Tout aussi incompréhensible, le génocide cambodgien est mal connu. Vu d’Europe, il s’agit d’un événement lointain et peut-être l’empire ottoman, l’Allemagne et l’URSS avaient-ils déjà saturé la mémoire du continent. L’entreprise des Khmers demeure une tache aveugle dans l’histoire du XXesiècle. Elle n’a donné lieu – sauf erreur – à aucune œuvre littéraire majeure, analogue à L’Archipel du Goulag, ou Si c’est un homme. Au cinéma, tandis que les États-Unis impressionnaient des années-lumière de pellicule pour exorciser le traumatisme vietnamien, seul Roland Joffé s’est attaqué avec succès au génocide khmer.
Qui veut apprendre en quelques minutes ce qui s’est passé au Cambodge lointain doit lire, dans Le Studio de l’inutilité, le compte rendu qu’écrivit Simon Leys à propos du livre de Francis Deron, Le Procès des Khmers rouges. Comme le remarquait le grand sinologue belge, « ce n’est plus seulement une monstruosité (on croyait en avoir épuisé le registre), mais c’est aussi la caricature insane d’une monstruosité ».
La Paix avec les morts tient tout à la fois du document de travail, du carnet de notes prises au jour le jour et de l’autobiographie par fragments. Cinéaste, Rithy Panh a entrepris un travail de mémoire, pour arracher les victimes à la terre, à l’oubli et au négationnisme paisible qui commença dès le lendemain de la prise de Phnom Penh (célébrée par certains quotidiens français comme s’il s’agissait d’une excellente nouvelle : « Sept jours de fête pour une libération », titrait Libération le 18 avril 1975) et s’est poursuivi jusqu’à nos jours, grâce à Noam Chomsky, Jacques Vergès ou Alain Badiou, toute une intelligentsia radical chic qui n’aura jamais à répondre de son aveuglement criminel. Car autant on débat de ce que les Alliés ont pu savoir de la Shoah, autant le génocide du peuple cambodgien par ses propres dirigeants s’est accompli sous les yeux du monde, achevant de nous convaincre que l’humanité n’apprendrait jamais rien de ses erreurs.
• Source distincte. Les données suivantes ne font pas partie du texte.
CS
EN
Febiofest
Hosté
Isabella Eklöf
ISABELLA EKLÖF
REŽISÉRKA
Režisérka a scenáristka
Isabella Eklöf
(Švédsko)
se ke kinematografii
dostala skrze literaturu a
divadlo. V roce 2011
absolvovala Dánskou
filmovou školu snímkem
Informé de première main, confronté au massacre des siens, Rithy Panh sait que « la nuit des rescapés n’est pas une veille : c’est l’autre monde qui ne cesse pas » (p.17). Il avait onze ans lorsque Pol Pot, « le frère numéro un », entreprit froidement de renvoyer son pays à la préhistoire. « Ne jamais clore ce chapitre. S’y allonger. Il y a là une douceur un peu fade et soyeuse, où se croisent les morts, les fantômes, les esprits » (p.136).
Gilles Banderier
Rithy Panh est cinéaste. Son travail a été salué dans le monde entier, de S21, La machine de mort khmère rouge, à L’image manquante (Prix Un certain Regard, Cannes 2013), et plus récemment Les tombeaux sans noms.
Christophe Bataille est éditeur et romancier.